Page images and extracted text
------------------------------
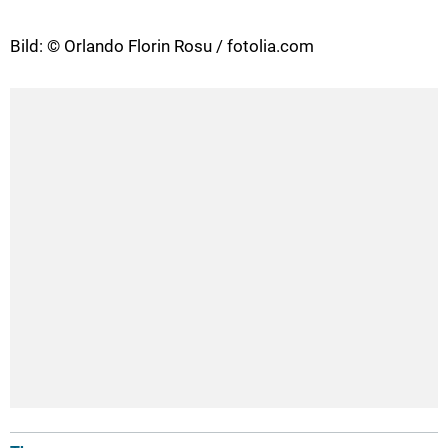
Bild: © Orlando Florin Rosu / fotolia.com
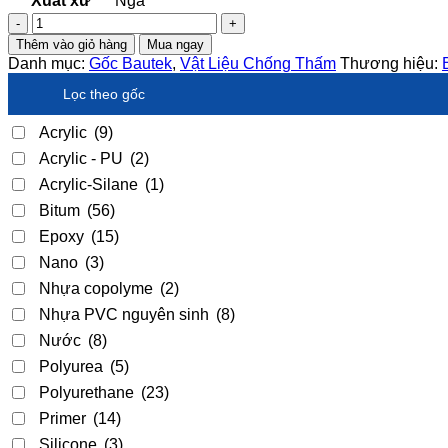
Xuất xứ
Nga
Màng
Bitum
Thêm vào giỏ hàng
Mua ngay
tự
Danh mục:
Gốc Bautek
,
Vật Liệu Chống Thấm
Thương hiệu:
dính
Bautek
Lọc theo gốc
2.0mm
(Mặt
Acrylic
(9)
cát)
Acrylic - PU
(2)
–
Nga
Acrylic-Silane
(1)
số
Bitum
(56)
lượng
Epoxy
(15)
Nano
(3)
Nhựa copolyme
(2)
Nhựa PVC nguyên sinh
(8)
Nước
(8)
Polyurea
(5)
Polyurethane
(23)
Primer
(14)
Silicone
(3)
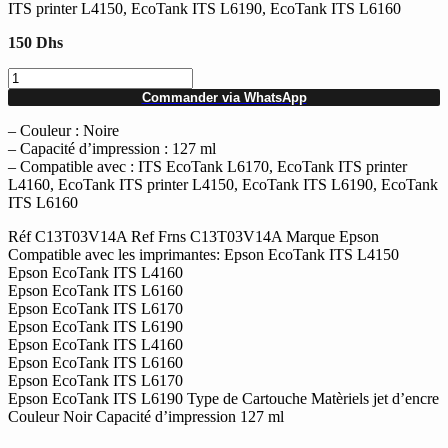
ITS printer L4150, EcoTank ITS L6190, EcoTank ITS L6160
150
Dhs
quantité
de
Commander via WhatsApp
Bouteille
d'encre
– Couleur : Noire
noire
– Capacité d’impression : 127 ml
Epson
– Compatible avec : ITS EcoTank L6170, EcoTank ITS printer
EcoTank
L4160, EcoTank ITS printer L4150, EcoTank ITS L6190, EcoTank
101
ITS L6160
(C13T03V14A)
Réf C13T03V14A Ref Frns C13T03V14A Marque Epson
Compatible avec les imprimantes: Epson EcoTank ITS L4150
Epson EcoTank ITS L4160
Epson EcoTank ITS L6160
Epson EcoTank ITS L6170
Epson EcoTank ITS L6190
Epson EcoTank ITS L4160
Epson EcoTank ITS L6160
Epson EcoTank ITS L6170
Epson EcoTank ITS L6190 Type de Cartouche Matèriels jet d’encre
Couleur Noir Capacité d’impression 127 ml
------------------------------
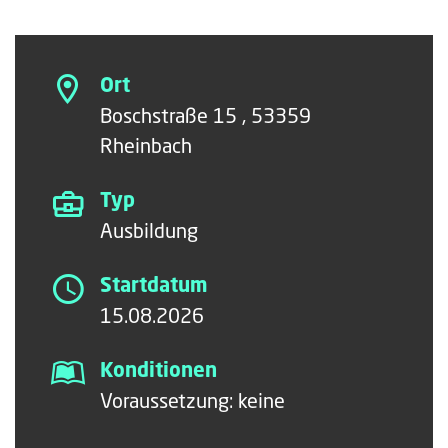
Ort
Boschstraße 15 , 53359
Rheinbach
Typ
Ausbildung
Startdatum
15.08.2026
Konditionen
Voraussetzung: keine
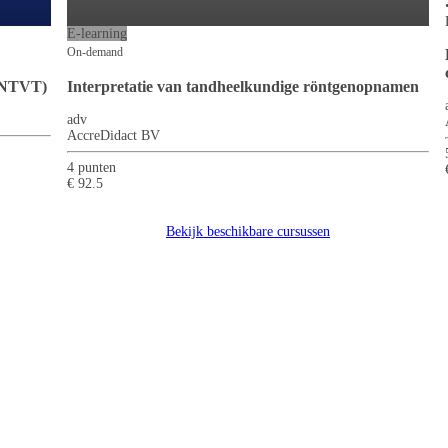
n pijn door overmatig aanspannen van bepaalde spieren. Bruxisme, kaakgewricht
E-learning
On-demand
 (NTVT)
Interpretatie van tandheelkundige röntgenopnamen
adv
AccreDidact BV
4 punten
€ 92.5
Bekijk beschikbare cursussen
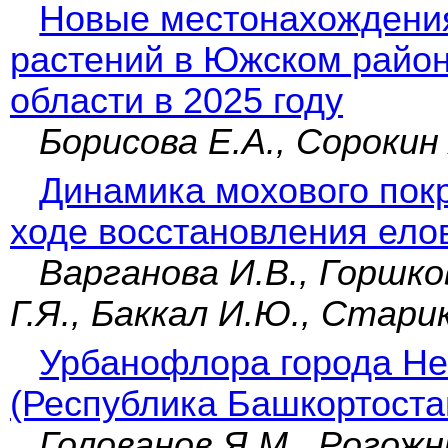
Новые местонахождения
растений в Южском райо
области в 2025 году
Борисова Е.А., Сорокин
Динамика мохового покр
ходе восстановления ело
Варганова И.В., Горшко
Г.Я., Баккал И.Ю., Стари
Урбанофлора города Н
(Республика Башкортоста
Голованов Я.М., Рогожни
------------------------------
Working from the entries above, find every line in which the word "Epson" occurs and copy it.

Epson
Réf C13T03V14A Ref Frns C13T03V14A Marque Epson
Compatible avec les imprimantes: Epson EcoTank ITS L4150
Epson EcoTank ITS L4160
Epson EcoTank ITS L6160
Epson EcoTank ITS L6170
Epson EcoTank ITS L6190
Epson EcoTank ITS L4160
Epson EcoTank ITS L6160
Epson EcoTank ITS L6170
Epson EcoTank ITS L6190 Type de Cartouche Matèriels jet d’encre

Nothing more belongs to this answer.